In a preferred embodiment, a non-rail vehicle according to the invention has an actuating device of the current collector that can be controlled by the evaluation unit for executing an adjusting movement of the grinding strip directed transversely to the vehicle longitudinal axis. In this case, the adjusting device is controlled such that the adjusting movement holds the contact point within a predefined working range of the grinding bar. Here, the sensor elements according to the invention form a link in a control loop, which corrects, for example, steering inaccuracies of a road vehicle in such a way that the contact point is held in the working region of the sliding strip. Also conceivable are controls that replace a - for example, in rail-bound vehicles for uniform wear of grinding pieces usual - zig-zag course of the contact wire by a lateral oscillating movement of the grinding bar.

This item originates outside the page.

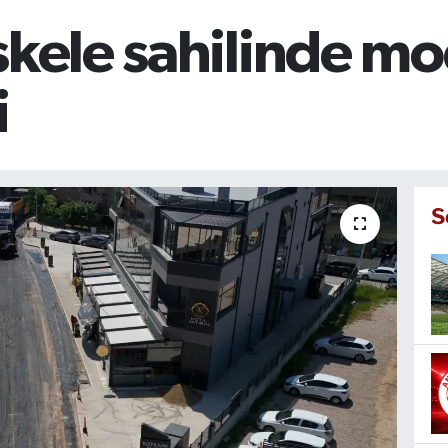
skele sahilinde m
i
S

In a further preferred embodiment, the non-rail-bound vehicle according to the invention has a lowering device of the current collector which can be controlled by the evaluation unit for executing a lowering movement of the sliding strip that releases the sliding contact. In this case, the lowering device is controllable such that it lowers the sanding strip when the contact point leaves the working area of the sanding strip or threatens to leave. In this embodiment, the sensor elements serve as lateral limit switches which effect a controlled energizing of the pantograph from the catenary when the point of contact threatens to leave the work area of the contact strip due to an evasive or overtaking maneuver of the vehicle. As a result, damage to the overhead line and pantograph can be avoided.

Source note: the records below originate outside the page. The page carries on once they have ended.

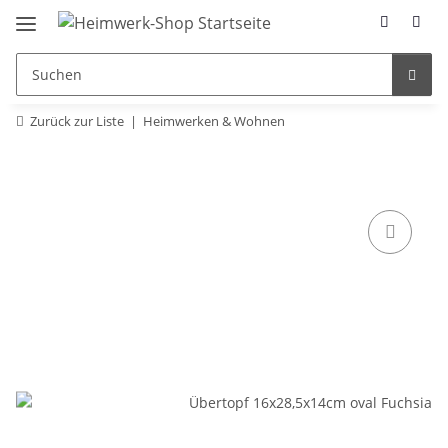
Zurück zur Liste
Heimwerken & Wohnen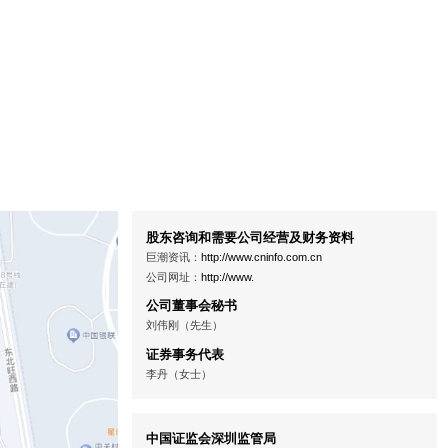
股东咨询和需要公司经营及财务资料
巨潮资讯：
http://www.cninfo.com.cn
公司网址：
http://www.
公司董事会秘书
刘伟刚（先生）
证券事务代表
李丹（女士）
中国证监会深圳监管局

In another advantageous embodiment of a rail-bound vehicle according to the invention, wherein the trolley system has a structurally predetermined desired course of a contact wire side position relative to the track center of a traveled track section, the evaluation unit is adapted to record from the contact point detection when driving the track section an actual course of the contact wire side layer. The continuous monitoring of the actual contact wire side position by means of rail-bound vehicles according to the invention is used for inspection and maintenance purposes.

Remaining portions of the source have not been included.